This guide describes how to import models into the Model Registry. After you import your model, it is visible in the Model Registry. From the Model Registry, you can deploy your imported model to an endpoint and run predictions.
Required roles
To get the permissions that you need to import models,
ask your administrator to grant you the
Vertex AI User (roles/aiplatform.user
) IAM role on the project.
For more information about granting roles, see Manage access to projects, folders, and organizations.
You might also be able to get the required permissions through custom roles or other predefined roles.
Prebuilt or custom containers
When you import a model, you associate it with a container for Vertex AI to run prediction requests. You can use prebuilt containers provided by Vertex AI, or use your own custom containers that you build and push to Artifact Registry.
You can use a prebuilt container if your model meets the following requirements:
- Trained in Python 3.7 or later
- Trained using TensorFlow, PyTorch, scikit-learn, or XGBoost
- Exported to meet framework-specific requirements for one of the prebuilt prediction containers
If you are importing a tabular AutoML model that you previously exported, you must use a specific custom container provided by Vertex AI.
Otherwise, create a new custom container, or use an existing custom container that you have in Artifact Registry.

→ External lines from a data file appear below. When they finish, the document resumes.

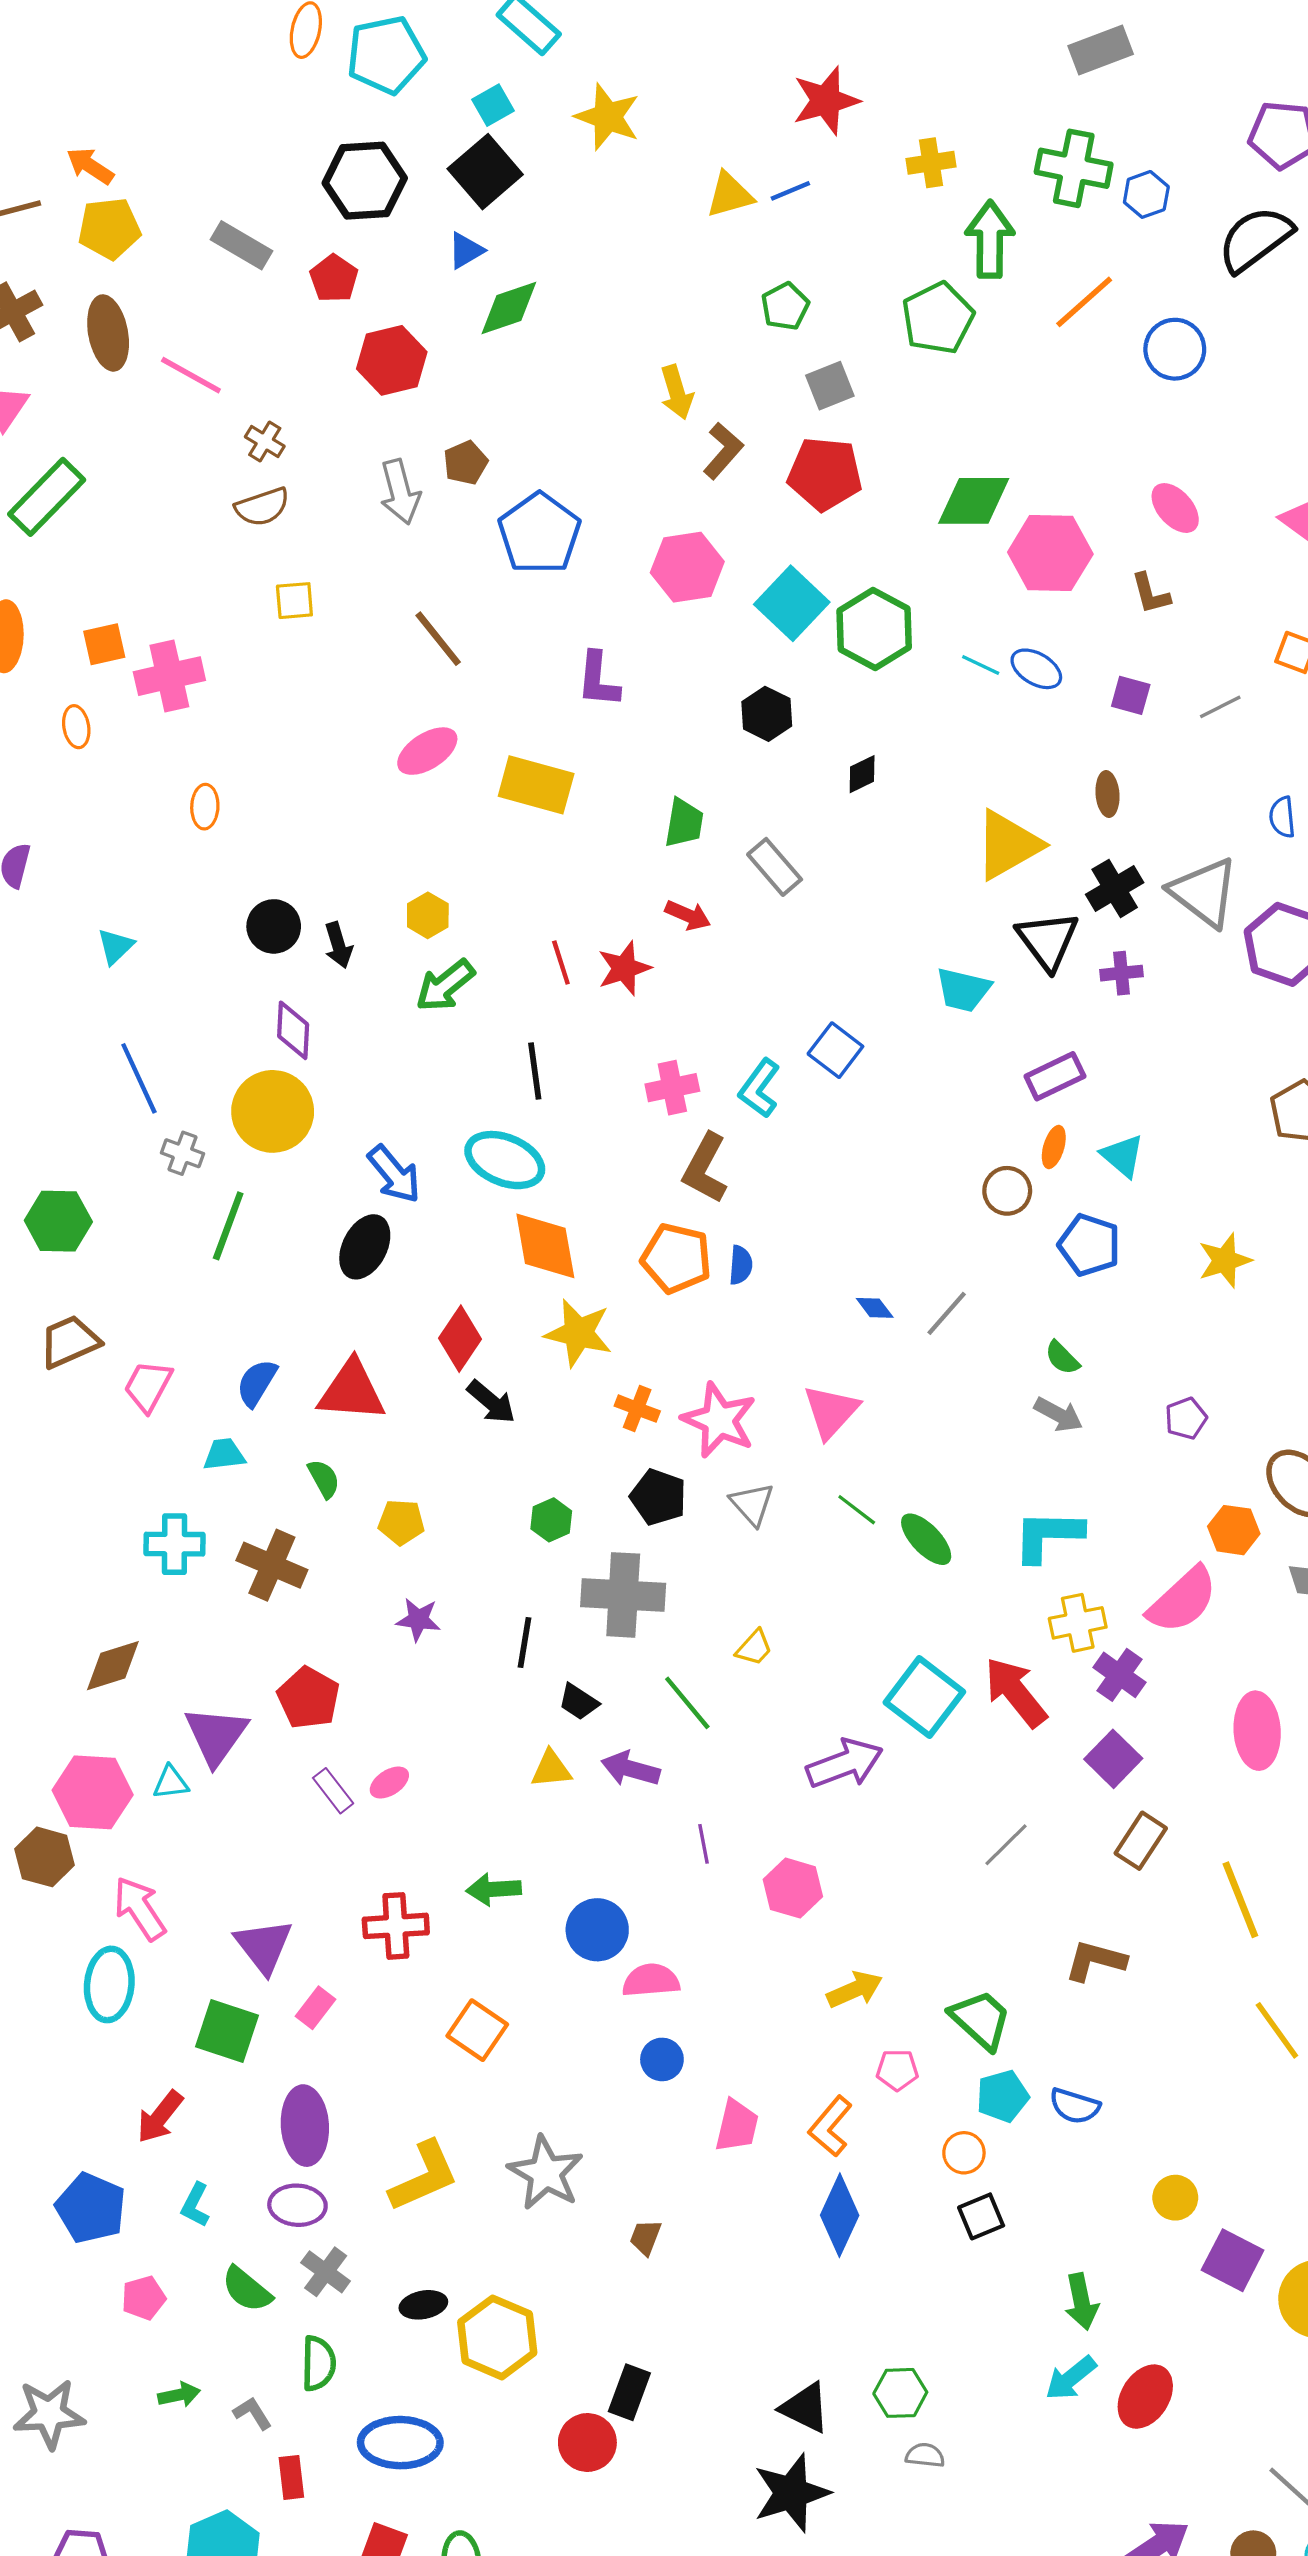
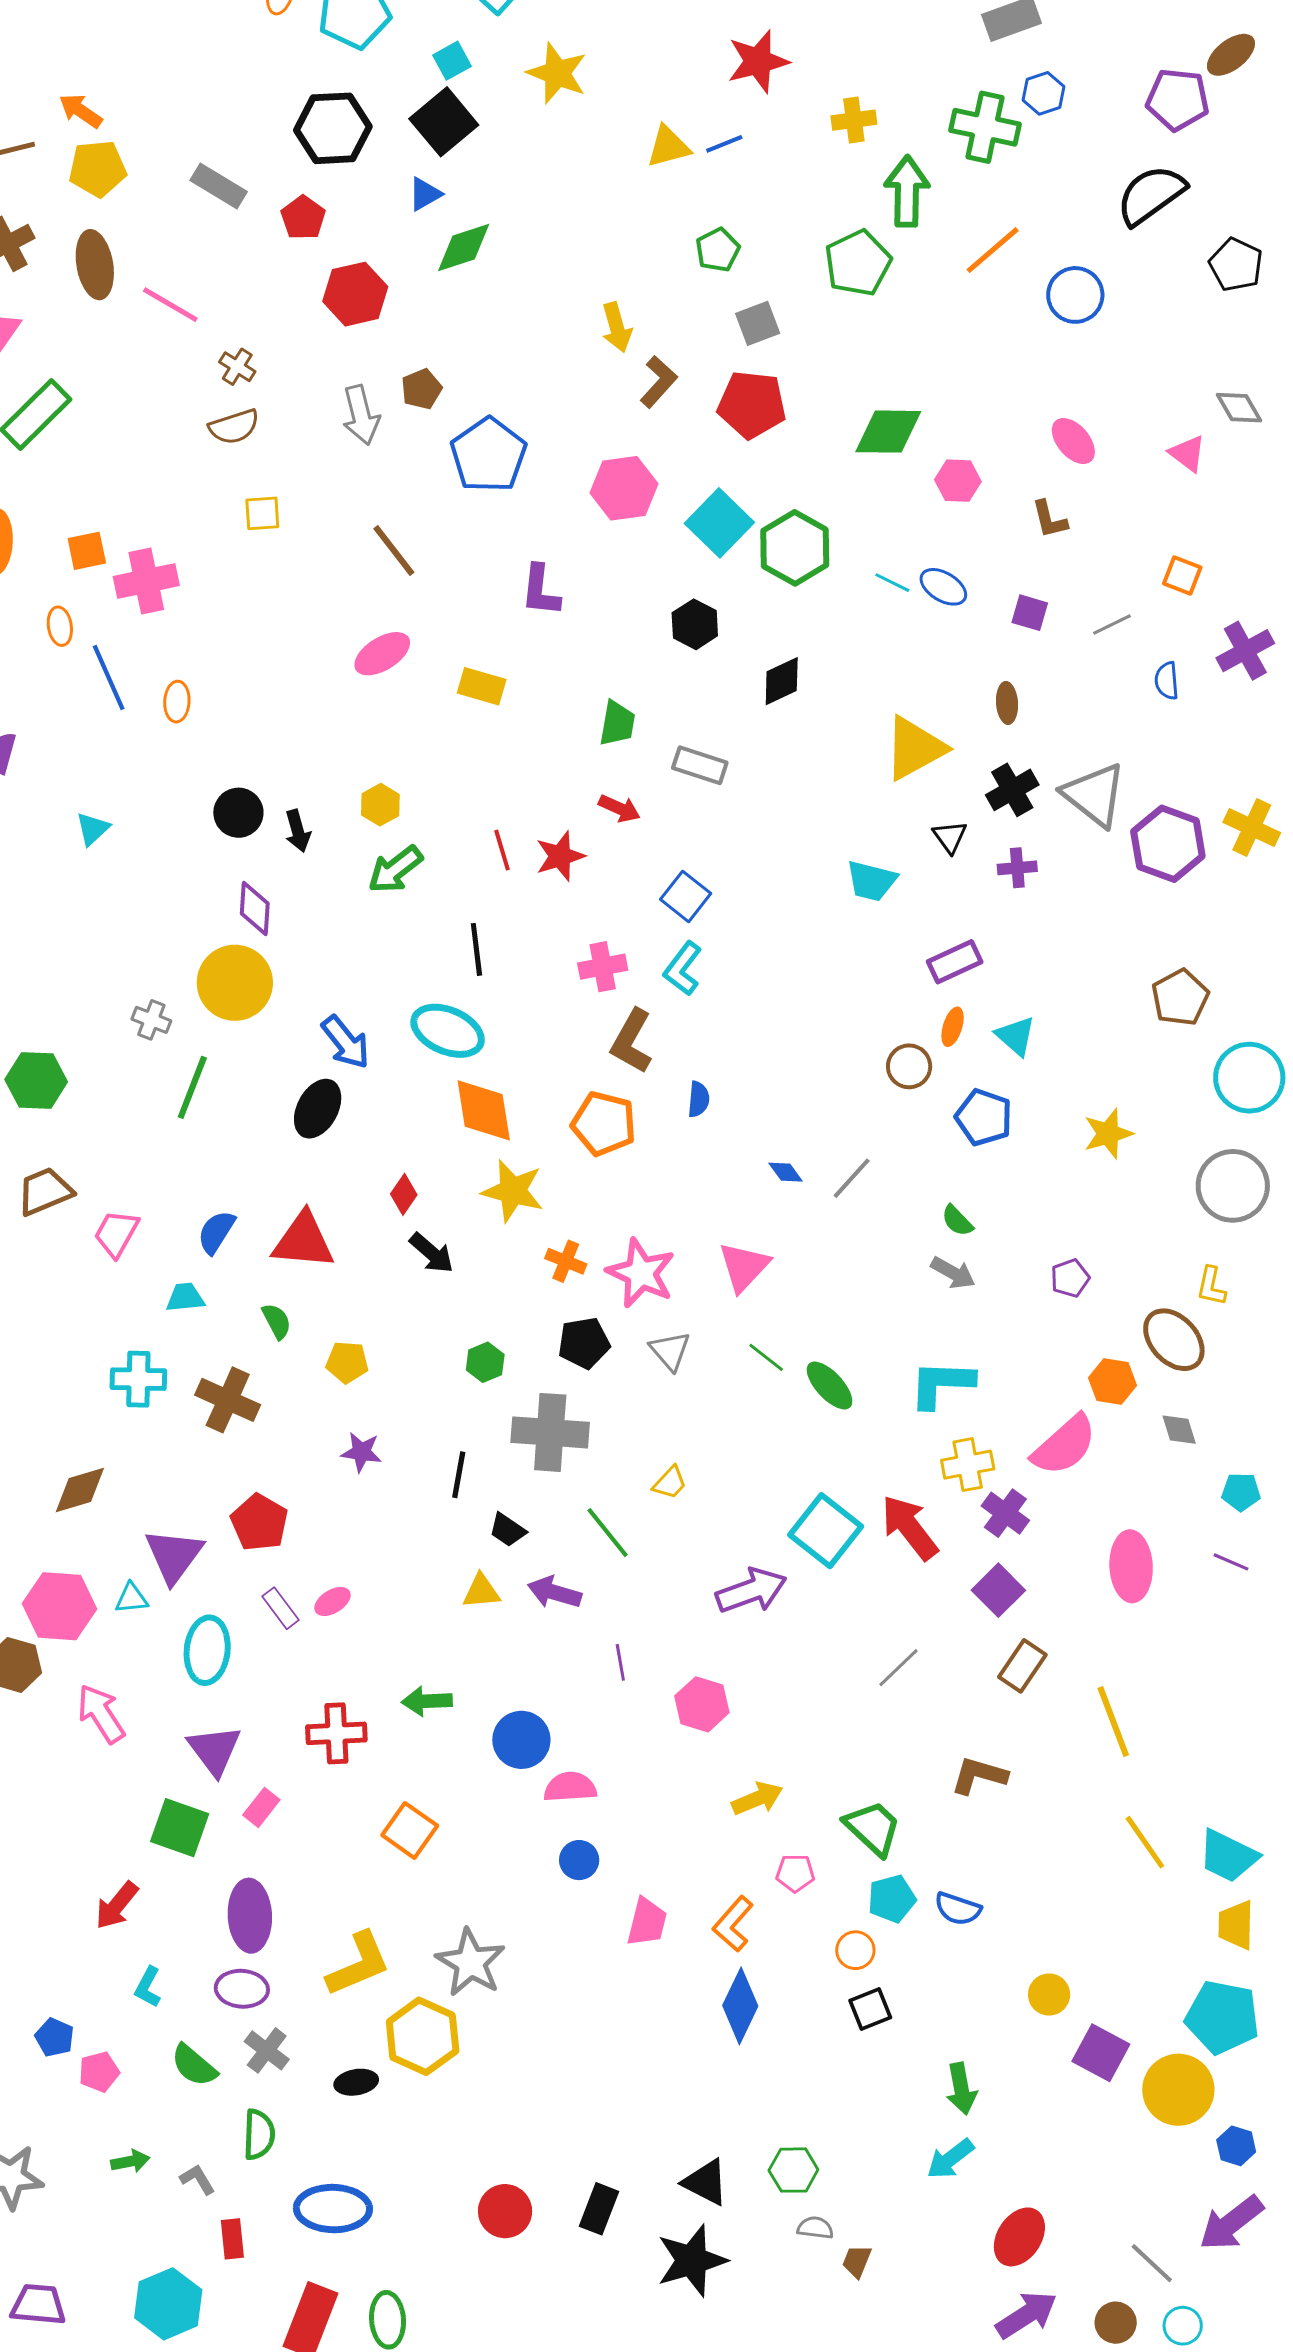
blue hexagon: (1146, 194) -> (1043, 93), moved
pink hexagon: (1050, 553) -> (958, 481), size x0.6
black diamond: (862, 774) -> (782, 681), size x1.4
yellow rectangle: (536, 785) -> (482, 686), size x0.7
blue semicircle: (1282, 817) -> (1167, 681), moved
gray rectangle: (775, 867) -> (700, 765), turned -32
black triangle: (1048, 940) -> (950, 837), size x0.6
blue square: (835, 1050) -> (686, 896), moved
blue line: (139, 1078) -> (109, 678), moved
blue semicircle: (741, 1265) -> (699, 1099), moved
red diamond: (460, 1339) -> (404, 1194), size x0.7
black pentagon: (658, 1497) -> (584, 1343), turned -30
cyan ellipse: (109, 1984) -> (207, 1650), moved
blue pentagon: (91, 2208) -> (55, 2037), moved, size x0.6
brown trapezoid: (646, 2237) -> (857, 2261), moved
yellow hexagon: (497, 2337) -> (423, 2036), moved
black rectangle: (629, 2392) -> (599, 2209), moved
red ellipse: (1145, 2397) -> (1019, 2237), moved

Upload model artifacts to Cloud Storage
You must store your model artifacts in a Cloud Storage bucket, where the bucket's region matches the regional endpoint you're using.
If your Cloud Storage bucket is in a different Google Cloud project, you need to grant Vertex AI access to read your model artifacts.
If you're using a prebuilt container, ensure that your model artifacts have filenames that exactly match the following examples:
- TensorFlow SavedModel:
saved_model.pb
- PyTorch:
model.mar
- scikit-learn:
model.joblib
ormodel.pkl
- XGBoost:
model.bst
,model.joblib
, ormodel.pkl
Learn more about exporting model artifacts for prediction.
Import a model using Google Cloud console
To import a model using Google Cloud console:
In the Google Cloud console, go to the Vertex AI Models page.
Click Import.
Select Import as new model to import a new model.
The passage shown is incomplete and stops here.